In an article on CNN.com, Overpeck is quoted as saying "What really makes the Arctic different from the rest of the non-polar world is the permanent ice in the ground, in the ocean, and on land. We see all of that ice melting already, and we envision that it will melt back much more dramatically in the future, as we move towards this more permanent ice-free state."

These findings were published following a meeting of scientists that examined how the Arctic environment and climate system would respond as global temperatures rise. The scientists said they "see no natural process that is likely to change the trend." The report predicted that within a century the melting could lead to summertime ice-free ocean conditions not seen in the Arctic in a million years. Melting of land-based glaciers could take much longer but could raise sea levels, potentially affecting coastal regions worldwide, and changes to the permafrost (frozen soil layer) could undermine buildings, drain water into bogs and release additional carbon into the atmosphere, reported the CNN article.

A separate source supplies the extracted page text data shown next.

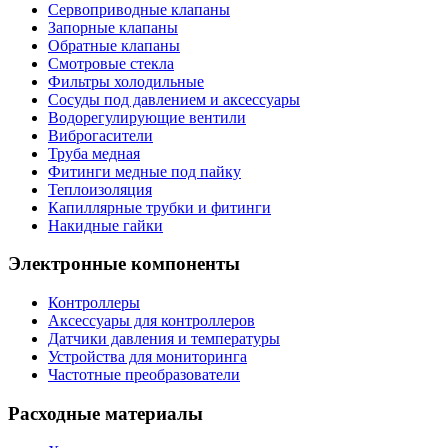
Сервоприводные клапаны
Запорные клапаны
Обратные клапаны
Смотровые стекла
Фильтры холодильные
Сосуды под давлением и аксессуары
Водорегулирующие вентили
Виброгасители
Труба медная
Фитинги медные под пайку
Теплоизоляция
Капиллярные трубки и фитинги
Накидные гайки
Электронные компоненты
Контроллеры
Аксессуары для контроллеров
Датчики давления и температуры
Устройства для мониторинга
Частотные преобразователи
Расходные материалы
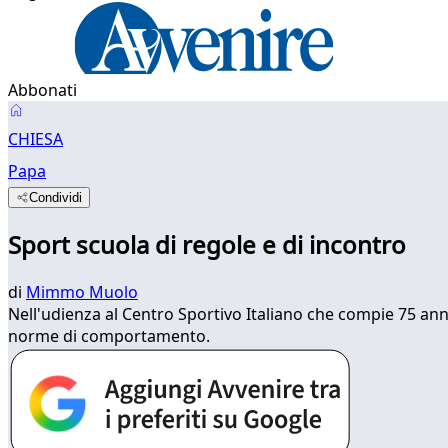
Abbonati
CHIESA
Papa
Condividi
Sport scuola di regole e di incontro
di
Mimmo Muolo
Nell'udienza al Centro Sportivo Italiano che compie 75 anni 
norme di comportamento.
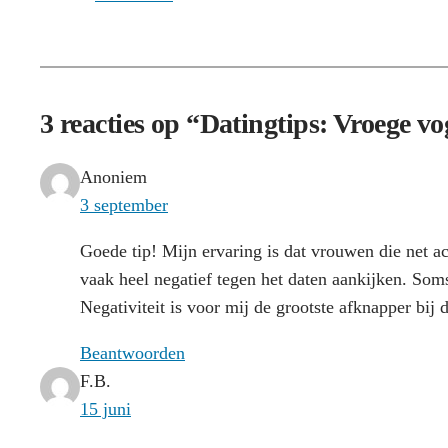
3 reacties op “Datingtips: Vroege v
Anoniem
3 september
Goede tip! Mijn ervaring is dat vrouwen die net act
vaak heel negatief tegen het daten aankijken. Soms
Negativiteit is voor mij de grootste afknapper bij d
Beantwoorden
F.B.
15 juni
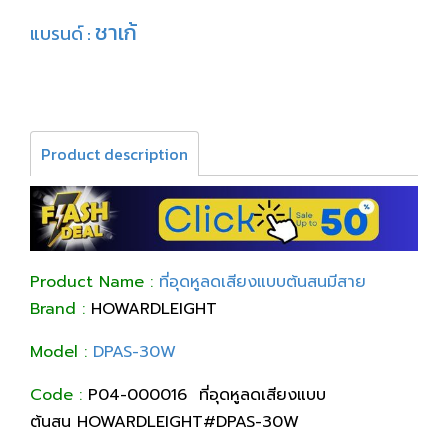
ชาเก้
แบรนด์ :
Product description
Product Name :
ที่อุดหูลดเสียงแบบต้นสนมีสาย
Brand :
HOWARDLEIGHT
Model :
DPAS-30W
Code :
P04-000016
ที่อุดหูลดเสียงแบบ
ต้นสน HOWARDLEIGHT#DPAS-30W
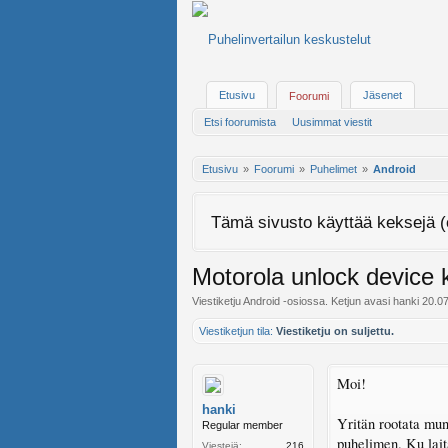
Etusivu
Jäsenet
Foorumi
Etsi foorumista
Uusimmat viestit
Etusivu
Foorumi
Puhelimet
Android
Tämä sivusto käyttää keksejä (
Motorola unlock device 
Viestiketju
Android
-osiossa. Ketjun avasi
hanki
20.0
Viestiketjun tila:
Viestiketju on suljettu.
Moi!
hanki
Yritän rootata mu
Regular member
puhelimen. Ku lait
Viestejä:
216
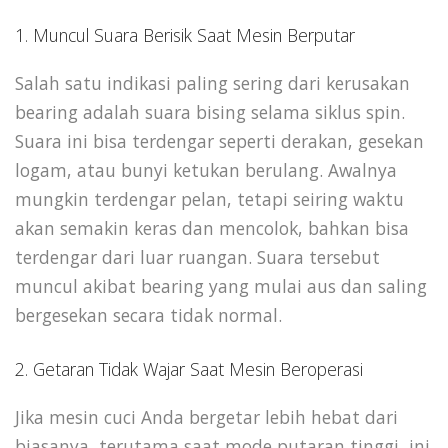
1. Muncul Suara Berisik Saat Mesin Berputar
Salah satu indikasi paling sering dari kerusakan
bearing adalah suara bising selama siklus spin.
Suara ini bisa terdengar seperti derakan, gesekan
logam, atau bunyi ketukan berulang. Awalnya
mungkin terdengar pelan, tetapi seiring waktu
akan semakin keras dan mencolok, bahkan bisa
terdengar dari luar ruangan. Suara tersebut
muncul akibat bearing yang mulai aus dan saling
bergesekan secara tidak normal.
2. Getaran Tidak Wajar Saat Mesin Beroperasi
Jika mesin cuci Anda bergetar lebih hebat dari
biasanya, terutama saat mode putaran tinggi, ini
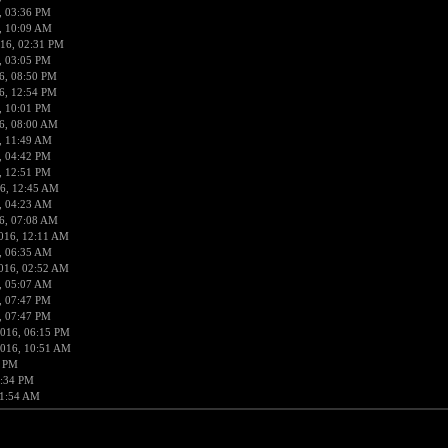
, 03:36 PM
, 10:09 AM
16, 02:31 PM
, 03:05 PM
6, 08:50 PM
6, 12:54 PM
, 10:01 PM
6, 08:00 AM
, 11:49 AM
, 04:42 PM
, 12:51 PM
6, 12:45 AM
, 04:23 AM
6, 07:08 AM
016, 12:11 AM
, 06:35 AM
016, 02:52 AM
, 05:07 AM
, 07:47 PM
, 07:47 PM
016, 06:15 PM
2016, 10:51 AM
1 PM
9:34 PM
01:54 AM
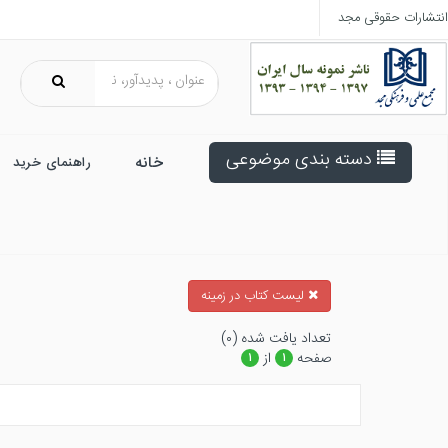
انتشارات حقوقی مجد
دسته بندی موضوعی
خانه
راهنمای خرید
ليست كتاب در زمينه
تعداد يافت شده (۰)
صفحه
از
۱
۱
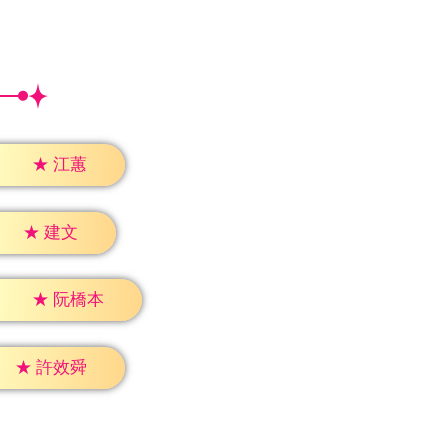
★
江蕙
★
建文
★
阮橋本
★
許效舜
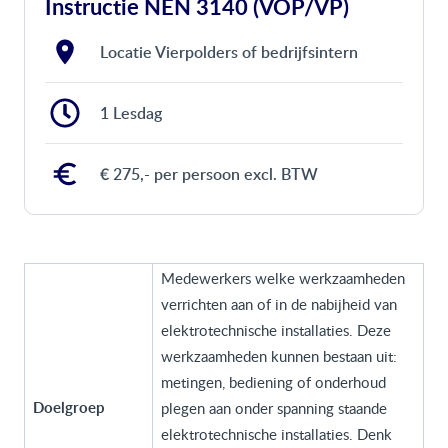
Instructie NEN 3140 (VOP/VP)
Locatie Vierpolders of bedrijfsintern
1 Lesdag
€ 275,- per persoon excl. BTW
Medewerkers welke werkzaamheden
verrichten aan of in de nabijheid van
elektrotechnische installaties. Deze
werkzaamheden kunnen bestaan uit:
metingen, bediening of onderhoud
Doelgroep
plegen aan onder spanning staande
elektrotechnische installaties. Denk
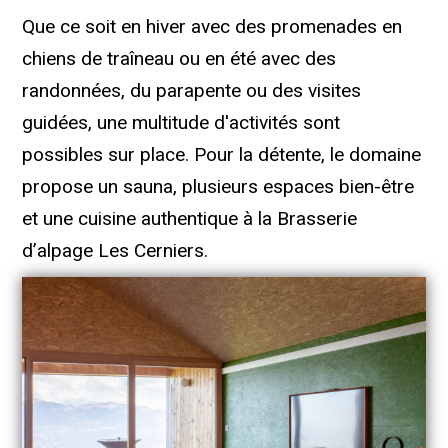
Que ce soit en hiver avec des promenades en
chiens de traîneau ou en été avec des
randonnées, du parapente ou des visites
guidées, une multitude d'activités sont
possibles sur place. Pour la détente, le domaine
propose un sauna, plusieurs espaces bien-être
et une cuisine authentique à la Brasserie
d’alpage Les Cerniers.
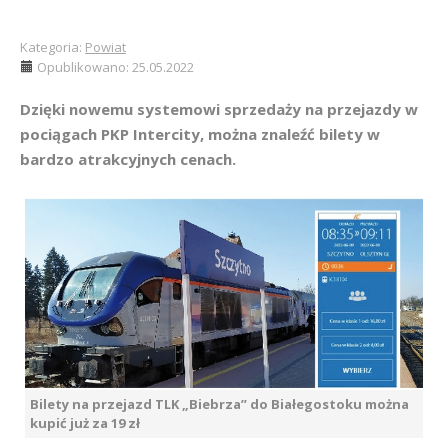
Kategoria:
Powiat
Opublikowano: 25.05.2022
Dzięki nowemu systemowi sprzedaży na przejazdy w
pociągach PKP Intercity, można znaleźć bilety w
bardzo atrakcyjnych cenach.
Bilety na przejazd TLK „Biebrza” do Białegostoku można
kupić już za 19 zł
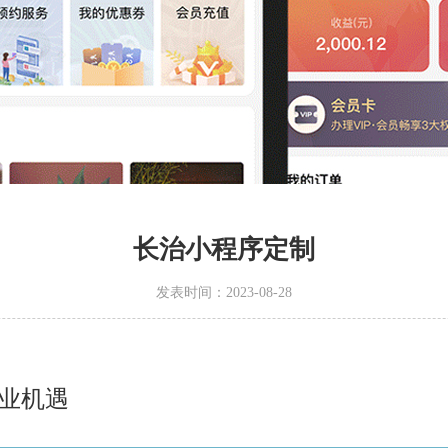
长治小程序定制
发表时间：2023-08-28
商业机遇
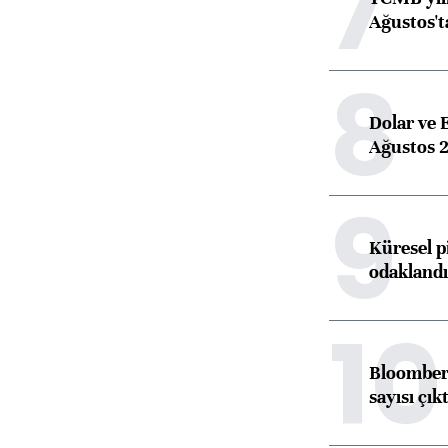
7
Ağustos't
8
Dolar ve 
Ağustos 2
9
Küresel p
odaklandı
10
Bloomberg
sayısı çıkt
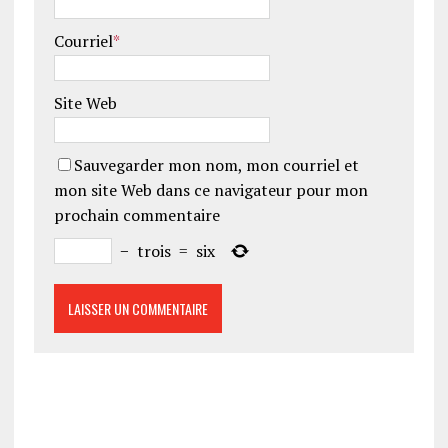
Courriel
*
Site Web
Sauvegarder mon nom, mon courriel et
mon site Web dans ce navigateur pour mon
prochain commentaire
−
trois
=
six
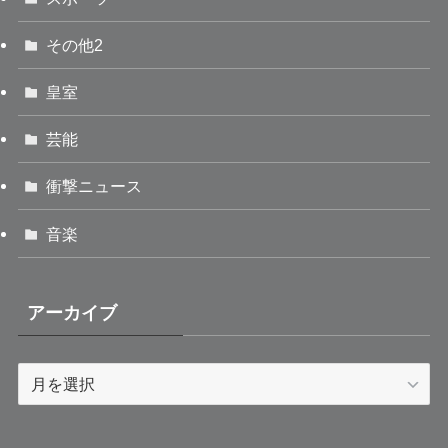
その他2
皇室
芸能
衝撃ニュース
音楽
アーカイブ
ア
ー
カ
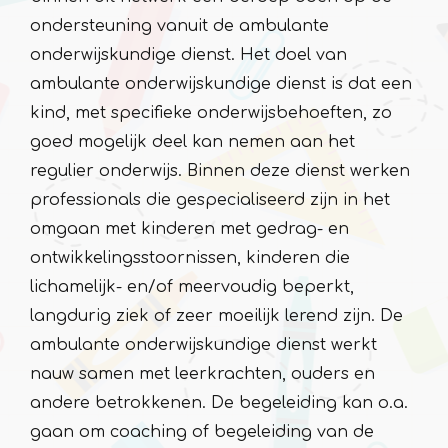
ondersteuning vanuit de ambulante
onderwijskundige dienst. Het doel van
ambulante onderwijskundige dienst is dat een
kind, met specifieke onderwijsbehoeften, zo
goed mogelijk deel kan nemen aan het
regulier onderwijs. Binnen deze dienst werken
professionals die gespecialiseerd zijn in het
omgaan met kinderen met gedrag- en
ontwikkelingsstoornissen, kinderen die
lichamelijk- en/of meervoudig beperkt,
langdurig ziek of zeer moeilijk lerend zijn. De
ambulante onderwijskundige dienst werkt
nauw samen met leerkrachten, ouders en
andere betrokkenen. De begeleiding kan o.a.
gaan om coaching of begeleiding van de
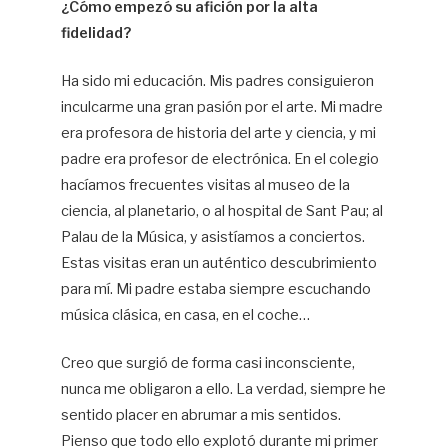
¿Cómo empezó su afición por la alta
fidelidad?
Ha sido mi educación. Mis padres consiguieron
inculcarme una gran pasión por el arte. Mi madre
era profesora de historia del arte y ciencia, y mi
padre era profesor de electrónica. En el colegio
hacíamos frecuentes visitas al museo de la
ciencia, al planetario, o al hospital de Sant Pau; al
Palau de la Música, y asistíamos a conciertos.
Estas visitas eran un auténtico descubrimiento
para mí. Mi padre estaba siempre escuchando
música clásica, en casa, en el coche…
Creo que surgió de forma casi inconsciente,
nunca me obligaron a ello. La verdad, siempre he
sentido placer en abrumar a mis sentidos.
Pienso que todo ello explotó durante mi primer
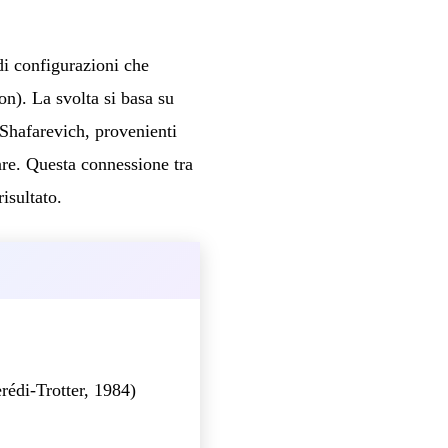
di configurazioni che
on). La svolta si basa su
d-Shafarevich, provenienti
are. Questa connessione tra
isultato.
rédi-Trotter, 1984)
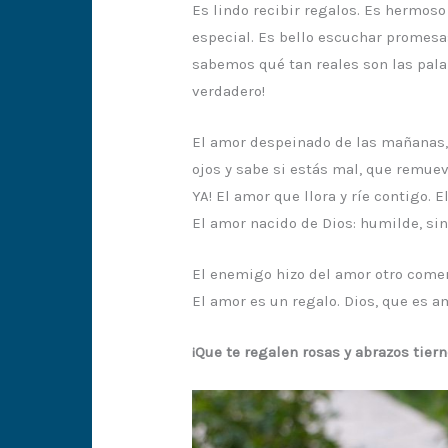
Es lindo recibir regalos. Es hermos
especial. Es bello escuchar promes
sabemos qué tan reales son las pala
verdadero!
El amor despeinado de las mañanas, 
ojos y sabe si estás mal, que remueve
YA! El amor que llora y ríe contigo.
El amor nacido de Dios: humilde, sinc
El enemigo hizo del amor otro comer
El amor es un regalo. Dios, que es a
¡Que te regalen rosas y abrazos tiern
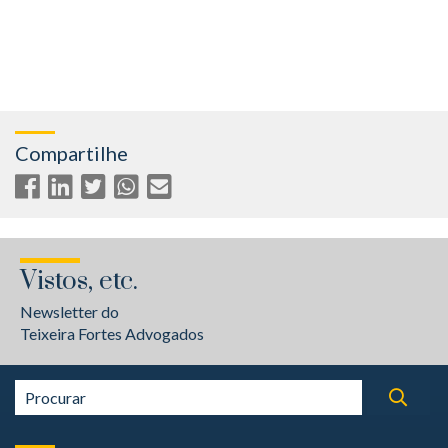
Compartilhe
Vistos, etc.
Newsletter do
Teixeira Fortes Advogados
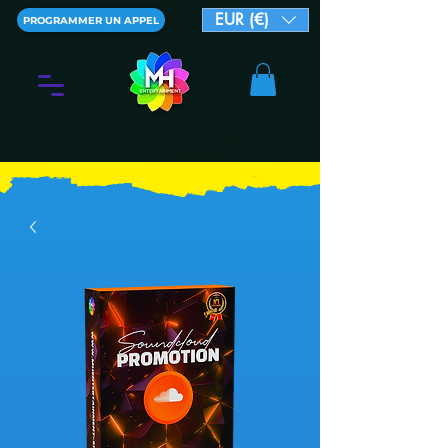
EUR (€)
PROGRAMMER UN APPEL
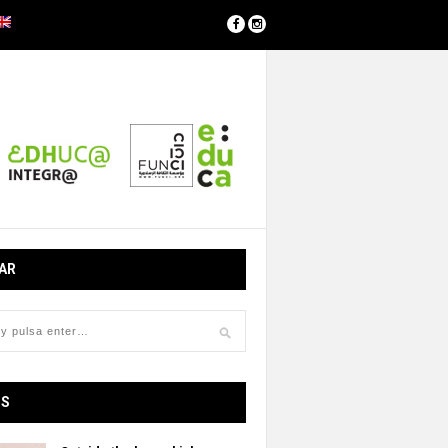
AR
OS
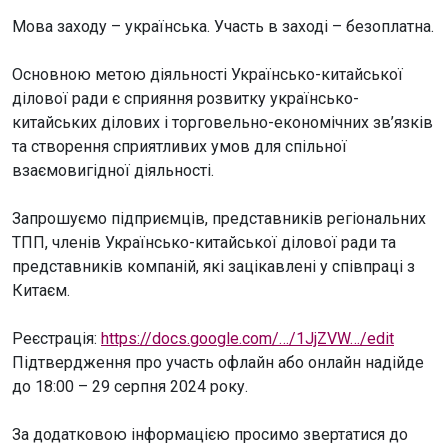
Мова заходу – українська. Участь в заході – безоплатна.
Основною метою діяльності Українсько-китайської
ділової ради є сприяння розвитку українсько-
китайських ділових і торговельно-економічних зв’язків
та створення сприятливих умов для спільної
взаємовигідної діяльності.
Запрошуємо підприємців, представників регіональних
ТПП, членів Українсько-китайської ділової ради та
представників компаній, які зацікавлені у співпраці з
Китаєм.
Реєстрація:
https://docs.google.com/…/1JjZVW…/edit
Підтвердження про участь офлайн або онлайн надійде
до 18:00 – 29 серпня 2024 року.
За додатковою інформацією просимо звертатися до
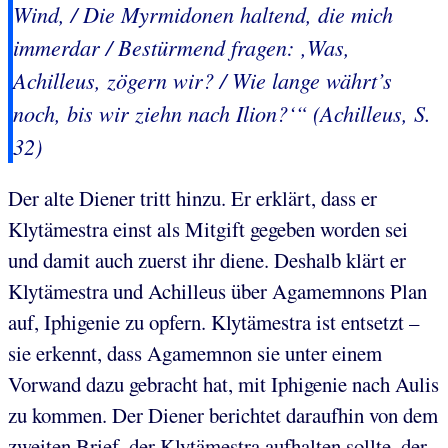
Wind, / Die Myrmidonen haltend, die mich
immerdar / Bestürmend fragen: ‚Was,
Achilleus, zögern wir? / Wie lange währt’s
noch, bis wir ziehn nach Ilion?‘“ (Achilleus, S.
32)
Der alte Diener tritt hinzu. Er erklärt, dass er
Klytämestra einst als Mitgift gegeben worden sei
und damit auch zuerst ihr diene. Deshalb klärt er
Klytämestra und Achilleus über Agamemnons Plan
auf, Iphigenie zu opfern. Klytämestra ist entsetzt –
sie erkennt, dass Agamemnon sie unter einem
Vorwand dazu gebracht hat, mit Iphigenie nach Aulis
zu kommen. Der Diener berichtet daraufhin von dem
zweiten Brief, der Klytämestra aufhalten sollte, der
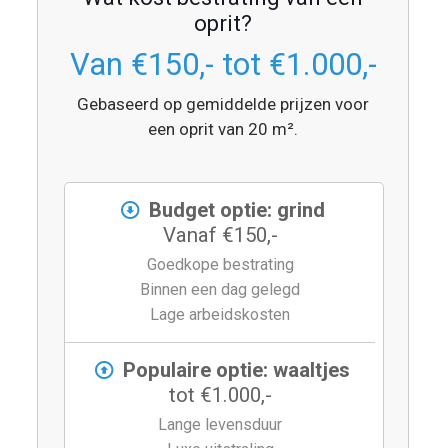
oprit?
Van €150,- tot €1.000,-
Gebaseerd op gemiddelde prijzen voor
een oprit van 20 m².
Budget optie: grind
Vanaf €150,-
Goedkope bestrating
Binnen een dag gelegd
Lage arbeidskosten
Populaire optie: waaltjes
tot €1.000,-
Lange levensduur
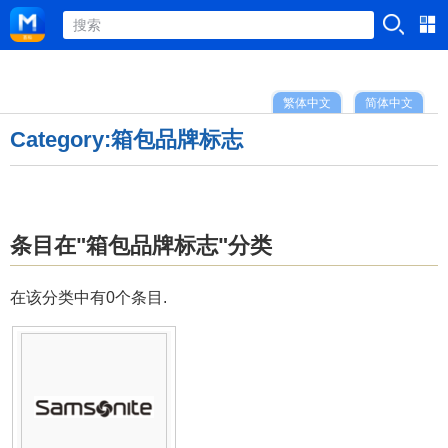
繁体中文
简体中文
Category:箱包品牌标志
条目在"箱包品牌标志"分类
在该分类中有0个条目.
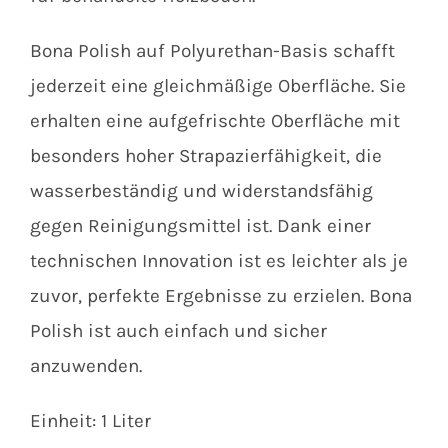
Bona Polish auf Polyurethan-Basis schafft
jederzeit eine gleichmäßige Oberfläche. Sie
erhalten eine aufgefrischte Oberfläche mit
besonders hoher Strapazierfähigkeit, die
wasserbeständig und widerstandsfähig
gegen Reinigungsmittel ist. Dank einer
technischen Innovation ist es leichter als je
zuvor, perfekte Ergebnisse zu erzielen. Bona
Polish ist auch einfach und sicher
anzuwenden.
Einheit: 1 Liter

Domack, as lead scientist of a multi-institutional, international effort to examine the response the Antarctic to modern warming, published a paper on August 4 in the journal Nature reporting that the Antarctic Peninsula is undergoing greater warming than almost anywhere on Earth, a condition perhaps associated with human-induced greenhouse effects.

News related to these two articles, offering conclusive evidence of the effects of global warming in both the Arctic and the Antarctic, has been carried worldwide by media outlets that include The Irish Times, the major Chinese wire services, the Associate Press, the New Zealand Herald, United Press International, The Independent, and several websites such as LiveScience and NewScientist, demonstrating broad international concern over the threat of global warming.